Spread of HIV stopped in mice
Some worry that the
studies will undermine
safe-sex practices.
DALLAS MORNING NEWS
DALLAS — After 25 years of researchers around the globe being confounded by HIV, scientists in Dallas have shown that the virus’s transmission can be stopped with medications.
The scientific first, though performed only in lab mice, bodes well for a future when people at high risk for HIV infection would have a convenient way to protect themselves from the virus.
Even though the experiment — which involves two commonly prescribed drugs for AIDS — could represent a breakthrough in AIDS prevention, experts who have long advocated safe-sex practices are worried that people will seek these drugs without waiting for scientific proof from human studies.
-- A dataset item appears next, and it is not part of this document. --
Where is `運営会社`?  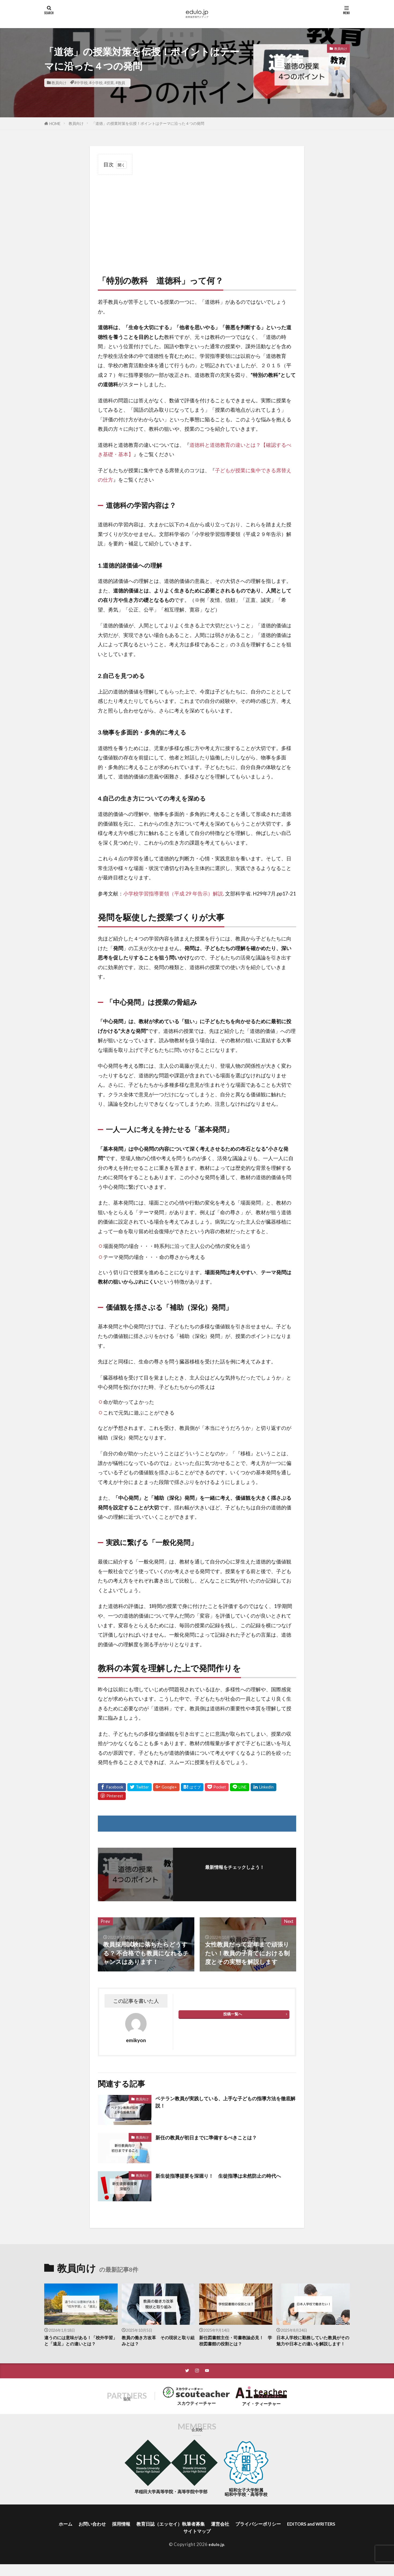
運営会社 is located at coordinates (252, 2534).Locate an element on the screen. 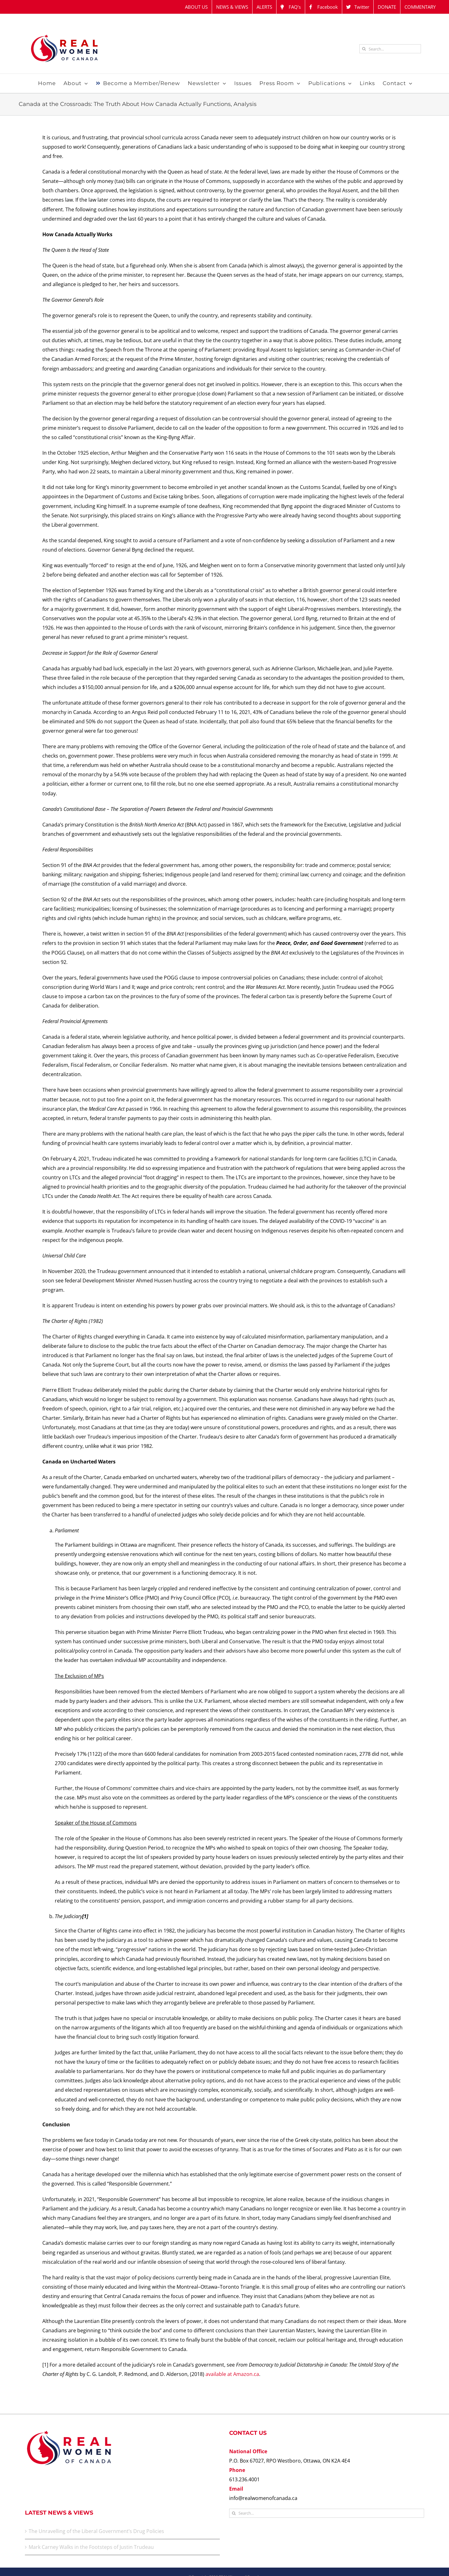  available at Amazon.ca is located at coordinates (232, 2374). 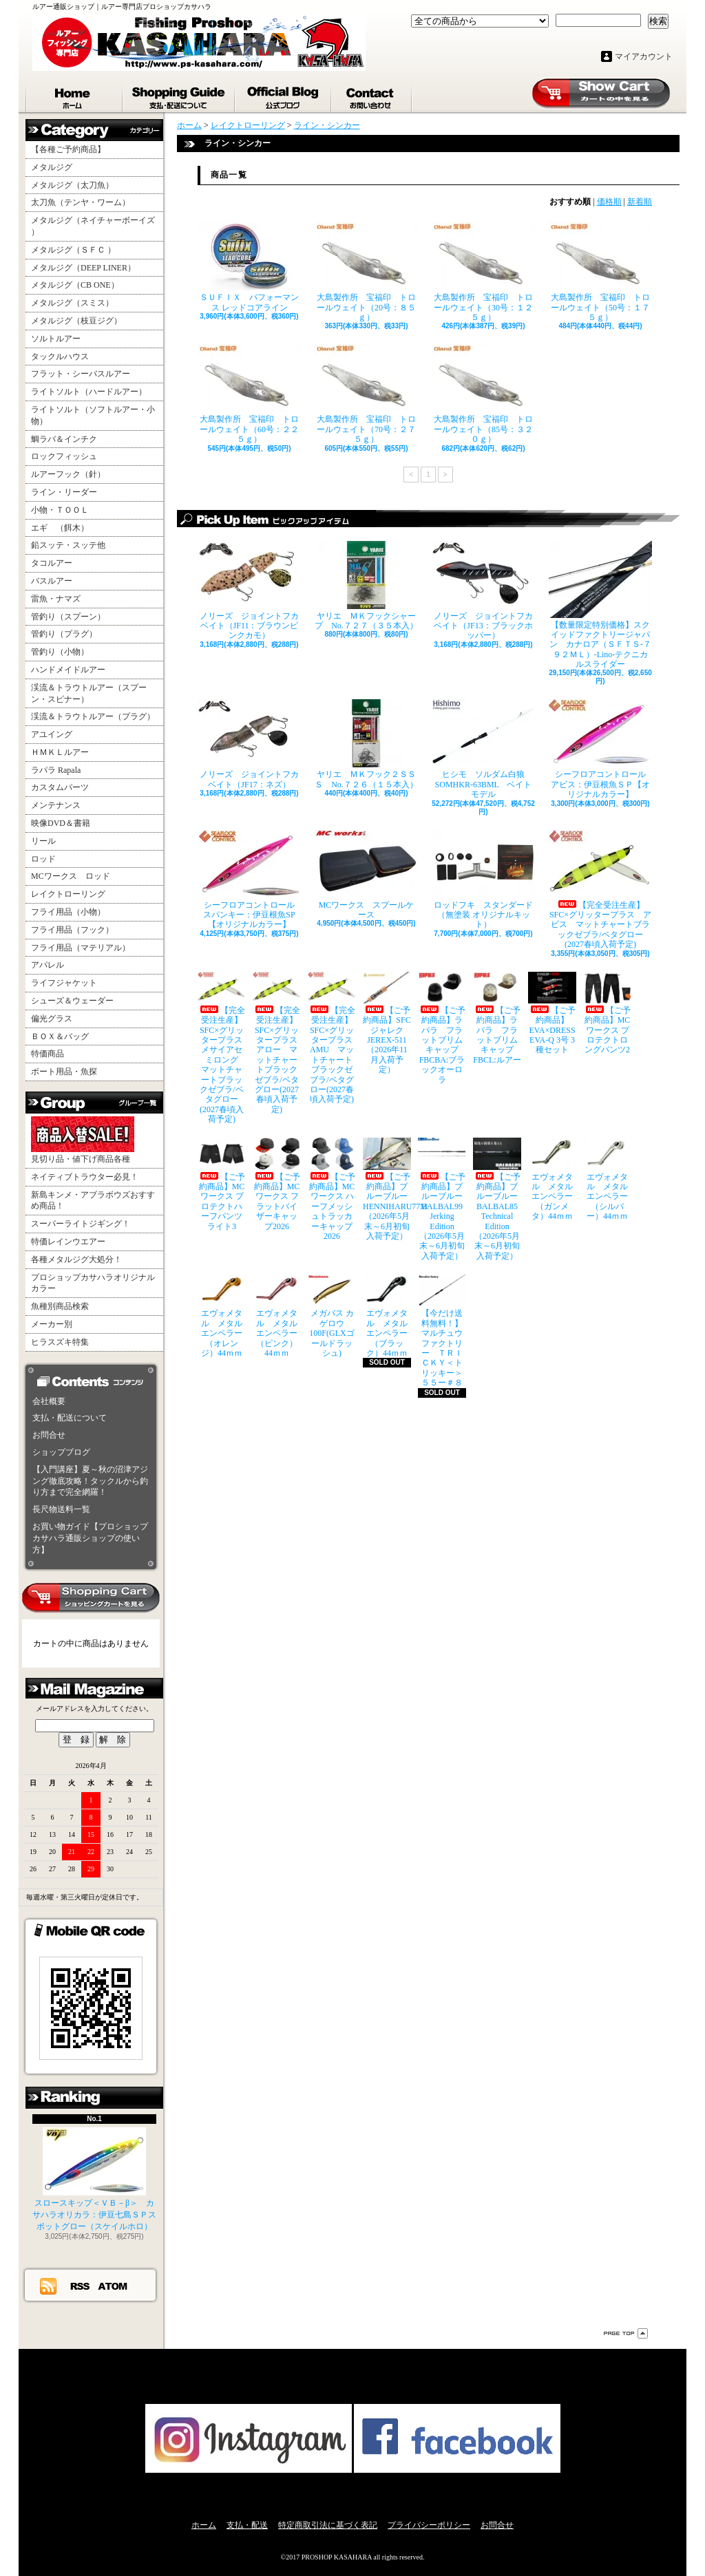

“This has the potential to undermine years of safe-sex reinforcement and risk reduction,” said Bret Camp, associate executive director for the Resource Center of Dallas, which operates several AIDS programs.
One of the drugs, tenofovir, is reportedly being sold at gay dance clubs on both coasts as a protection against HIV. Camp said he didn’t know if the drug is also being used that way in Dallas, but he said it was likely.
“I’m sure it’s happening everywhere, maybe to a lesser extent here than in other places,” he said. But as word of this and other similar studies gets out, “there’s a huge potential for abuse.”
J. Victor Garcia, the UT Southwestern Medical Center microbiologist who led the study, said he does not want the study to be misinterpreted.
“This is a mouse experiment,” he said. “It cannot, under any circumstances, be extrapolated to humans directly.”
Government-funded studies to see whether a similar approach will protect people from HIV infection are incomplete. Results are expected as early as 2009. About 40,000 Americans become infected with HIV every year; more than a million are living with AIDS.